▶ _Provided data_
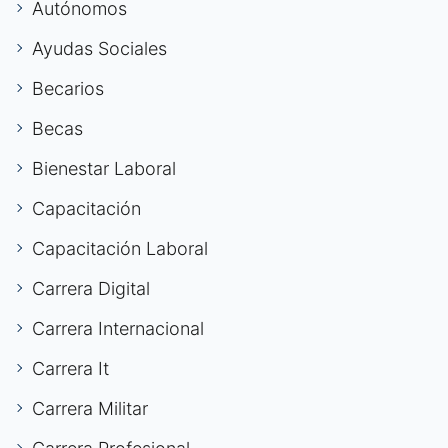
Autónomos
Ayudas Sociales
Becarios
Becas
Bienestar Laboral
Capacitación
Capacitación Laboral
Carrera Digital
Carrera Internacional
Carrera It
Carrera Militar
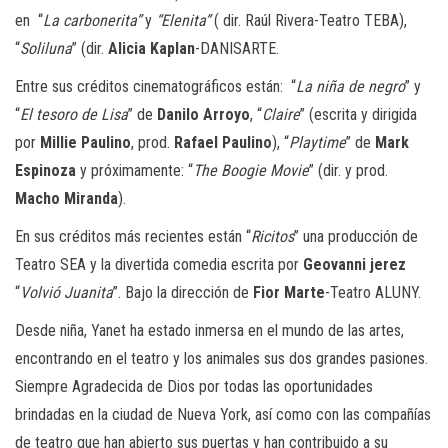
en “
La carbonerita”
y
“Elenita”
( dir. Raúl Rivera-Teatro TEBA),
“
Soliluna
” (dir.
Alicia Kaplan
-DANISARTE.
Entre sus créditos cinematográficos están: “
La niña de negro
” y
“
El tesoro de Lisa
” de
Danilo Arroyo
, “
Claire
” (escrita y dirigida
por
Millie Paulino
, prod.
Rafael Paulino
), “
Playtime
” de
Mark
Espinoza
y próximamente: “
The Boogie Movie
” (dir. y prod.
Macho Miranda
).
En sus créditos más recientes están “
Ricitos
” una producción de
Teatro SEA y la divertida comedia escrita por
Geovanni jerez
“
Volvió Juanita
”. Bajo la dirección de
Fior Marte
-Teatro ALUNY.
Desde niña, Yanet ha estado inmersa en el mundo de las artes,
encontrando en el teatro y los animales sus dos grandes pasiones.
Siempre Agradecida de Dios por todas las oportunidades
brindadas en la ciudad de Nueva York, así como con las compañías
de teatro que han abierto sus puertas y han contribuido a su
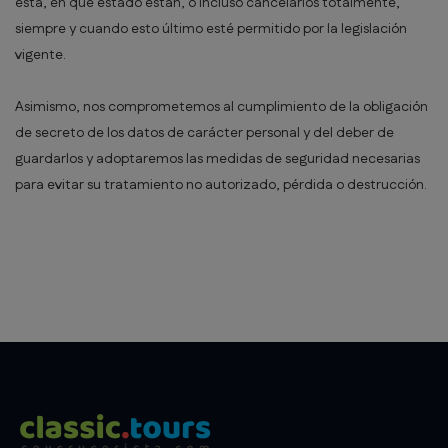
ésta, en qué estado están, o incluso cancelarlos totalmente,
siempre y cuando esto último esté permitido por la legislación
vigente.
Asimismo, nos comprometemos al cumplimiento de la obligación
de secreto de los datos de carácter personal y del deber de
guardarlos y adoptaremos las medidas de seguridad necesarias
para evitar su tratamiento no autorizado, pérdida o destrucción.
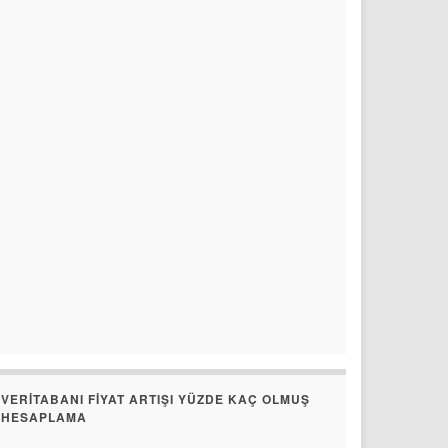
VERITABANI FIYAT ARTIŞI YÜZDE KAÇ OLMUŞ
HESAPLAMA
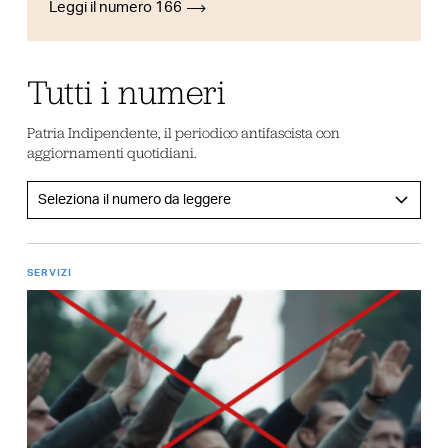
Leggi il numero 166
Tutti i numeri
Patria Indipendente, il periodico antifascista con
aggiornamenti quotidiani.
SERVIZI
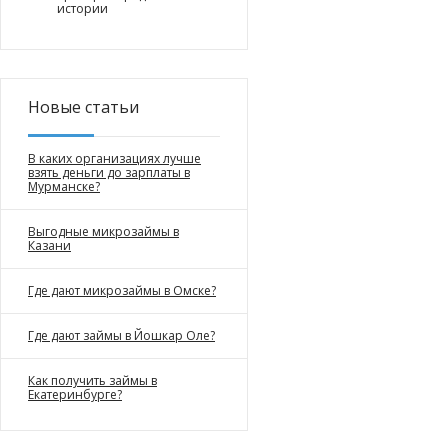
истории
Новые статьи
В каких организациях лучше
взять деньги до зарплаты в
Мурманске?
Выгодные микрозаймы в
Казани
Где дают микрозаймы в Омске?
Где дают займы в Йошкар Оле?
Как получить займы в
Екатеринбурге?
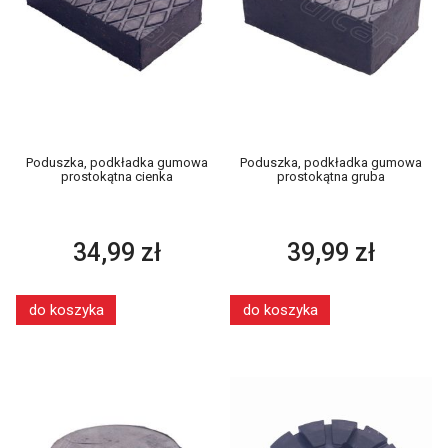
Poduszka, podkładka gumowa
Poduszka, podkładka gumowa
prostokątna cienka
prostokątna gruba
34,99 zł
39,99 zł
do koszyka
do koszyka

▶ _Work order_
Write out the material above exactly. Skip the pictures.

▶ _Answer to the exercise_
Autónomos
Ayudas Sociales
Becarios
Becas
Bienestar Laboral
Capacitación
Capacitación Laboral
Carrera Digital
Carrera Internacional
Carrera It
Carrera Militar
en “
La carbonerita”
y
“Elenita”
( dir. Raúl Rivera-Teatro TEBA),
“
Soliluna
” (dir.
Alicia Kaplan
-DANISARTE.
Entre sus créditos cinematográficos están: “
La niña de negro
” y
“
El tesoro de Lisa
” de
Danilo Arroyo
, “
Claire
” (escrita y dirigida
por
Millie Paulino
, prod.
Rafael Paulino
), “
Playtime
” de
Mark
Espinoza
y próximamente: “
The Boogie Movie
” (dir. y prod.
Macho Miranda
).
En sus créditos más recientes están “
Ricitos
” una producción de
Teatro SEA y la divertida comedia escrita por
Geovanni jerez
“
Volvió Juanita
”. Bajo la dirección de
Fior Marte
-Teatro ALUNY.
Desde niña, Yanet ha estado inmersa en el mundo de las artes,
encontrando en el teatro y los animales sus dos grandes pasiones.
Siempre Agradecida de Dios por todas las oportunidades
brindadas en la ciudad de Nueva York, así como con las compañías
de teatro que han abierto sus puertas y han contribuido a su
ésta, en qué estado están, o incluso cancelarlos totalmente,
siempre y cuando esto último esté permitido por la legislación
vigente.
Asimismo, nos comprometemos al cumplimiento de la obligación
de secreto de los datos de carácter personal y del deber de
guardarlos y adoptaremos las medidas de seguridad necesarias
para evitar su tratamiento no autorizado, pérdida o destrucción.
VERITABANI FIYAT ARTIŞI YÜZDE KAÇ OLMUŞ
HESAPLAMA
Leggi il numero 166
Tutti i numeri
Patria Indipendente, il periodico antifascista con
aggiornamenti quotidiani.
SERVIZI
истории
Новые статьи
В каких организациях лучше
взять деньги до зарплаты в
Мурманске?
Выгодные микрозаймы в
Казани
Где дают микрозаймы в Омске?
Где дают займы в Йошкар Оле?
Как получить займы в
Екатеринбурге?
Poduszka, podkładka gumowa
Poduszka, podkładka gumowa
prostokątna cienka
prostokątna gruba
34,99 zł
39,99 zł
do koszyka
do koszyka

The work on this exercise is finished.